# Fundamental or Technical Analysis?...Which is the best predictor of Price?



## VTWealthOnline (6 January 2011)

Hello All
First post, first Forum and first time beginner investor...Hope to learn from all your wisdom 
Actually participated twice in the ASX Investors Sharetrading Game...by end of the last game I ranked 6000/11595 nationally...not really what i had hoped....although at one point (prob half way) I was roughly 1500/11000+)...then I went all emotional and changed my portfolio...oops  
Anyway Im at Macquarie Uni (city campus) doing a Masters International Business (MIB) and one of my units is Business Analysis & Valuation.
A topic for an assignment is which of fundamental or technical analysis best predicts,explains,justifies etc Price of a given stock.... 
Of course its easy to say do both and hence should compliment each other...
My research so far has covered the random walk theory, Shapiro-Gordon Constant growth model (and many variations) and of course Fundamental experts Warren Buffet...to name a few
I realise also theres prob a myriad of Technical charting experts who prob know nothing about fundamentals (let alone care about management of the companies) and who makes millions!!
So, what do you think?  
Tell me about your experience... Are you Charting experts who live in the world of elliot waves, ceilings and floors, resistance, candles or are you an Asset less Liabilities = Equity 
Interesting to note that when ASIC banned Short selling during the GFC little did we know it was influenced by Macquarie Bank powers that be...can you imagine had ASIC not banned it for that short period, hmm  wonder where MAQ would be now?  Point is, would Fundamental Analysis have helped, and do you think the Technical Analyst (ie Sharetraders) did not get a fair go what with ASICS intervention?  

What do you think?
Thanks in advance


----------



## motorway (6 January 2011)

topic with many themes

Start with very modest expectations about what a chart or fundamentals can do

read these short PDFs for such modest uses of chart

before worrying about Prediction


http://clayallen.com/MD_NEWS_V9_I50.pdf


http://clayallen.com/MD_NEWS_V9_I47.pdf

and this ones important !==>

http://clayallen.com/MD_NEWS_V9_I3.pdf



> Another interesting fact about
> the JCG data is that 51% of the days
> were up and 49% were down.
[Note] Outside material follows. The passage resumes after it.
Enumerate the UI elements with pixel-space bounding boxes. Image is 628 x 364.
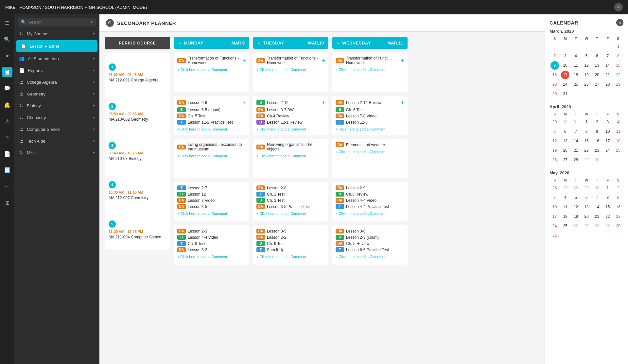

That is
> very close to flipping a coin. The trend
> ...




Motorway


----------



## Tysonboss1 (6 January 2011)

Fundamental / Value Analysis makes no attempt to predict price.

Value Investings aim is simply to find the true intristic value of a business and buy at prices below that amount.

The theory goes that if you hold a range of good businesses that you have bought at sensible prices you will do well over time.

Value investors don't buy hoping a certain stock will be worth X amount by X date.


----------



## colion (7 January 2011)

Are you a long term investor who is interested in value?  If so, then fundamental is your thing.

Are you a short term trader who is interested in timing the next market leg and believes that the necessary information needed for decisions is embedded in the market?  If so, then technical is your thing.

There is, of course, a continuum.  The longer the holding period the more important fundamentals are and the shorter the holding period the more important technicals become.  Both approaches can be profitable and both approaches can lose, reflecting in part (in large part?) the skill of the individual.

So what is the individual?  Investor?  Trader?  A mixture?  Know yourself is the starting point.

To answer your specific question, I lean more toward the trader side using analyses simultaneously from different technical groups (e.g., momentum, volatility, price pattens, etc.) which look at the market from different perspectives and then look for confluence between them (a very democratic society ).


----------